What is being asked
Return, from the material below, each line in which the word "location" is present.

Available records
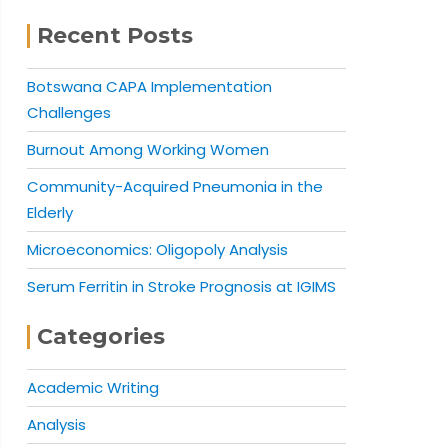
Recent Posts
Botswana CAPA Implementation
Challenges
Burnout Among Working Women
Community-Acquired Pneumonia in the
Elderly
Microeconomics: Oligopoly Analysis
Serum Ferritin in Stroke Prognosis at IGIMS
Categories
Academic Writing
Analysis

---

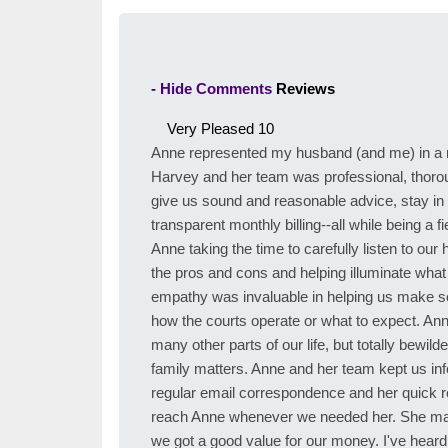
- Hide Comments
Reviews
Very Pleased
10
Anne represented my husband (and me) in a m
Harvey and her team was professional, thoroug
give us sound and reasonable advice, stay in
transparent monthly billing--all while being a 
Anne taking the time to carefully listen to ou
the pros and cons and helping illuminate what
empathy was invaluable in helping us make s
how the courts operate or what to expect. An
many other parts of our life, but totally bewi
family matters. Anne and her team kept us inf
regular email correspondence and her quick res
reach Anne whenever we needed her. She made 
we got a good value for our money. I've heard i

---

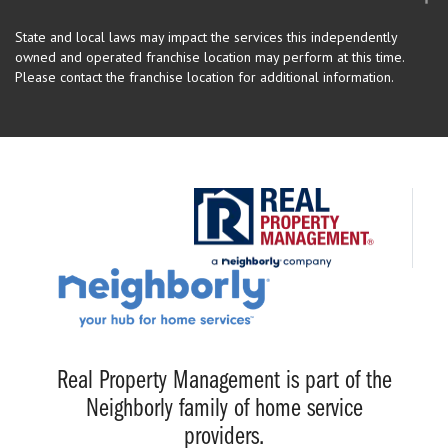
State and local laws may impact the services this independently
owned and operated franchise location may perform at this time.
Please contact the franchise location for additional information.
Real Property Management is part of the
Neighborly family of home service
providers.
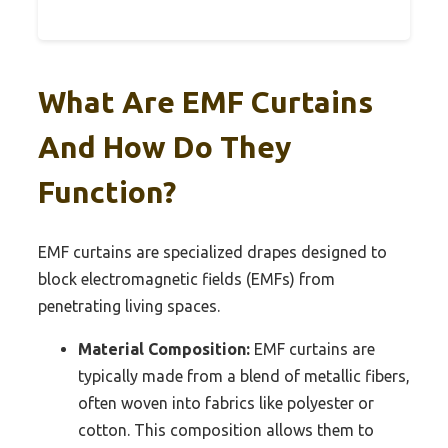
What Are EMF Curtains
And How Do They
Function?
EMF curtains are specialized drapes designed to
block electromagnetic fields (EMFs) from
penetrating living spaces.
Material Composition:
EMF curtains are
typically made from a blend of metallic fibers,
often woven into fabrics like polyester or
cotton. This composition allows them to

Task response
owned and operated franchise location may perform at this time.
Please contact the franchise location for additional information.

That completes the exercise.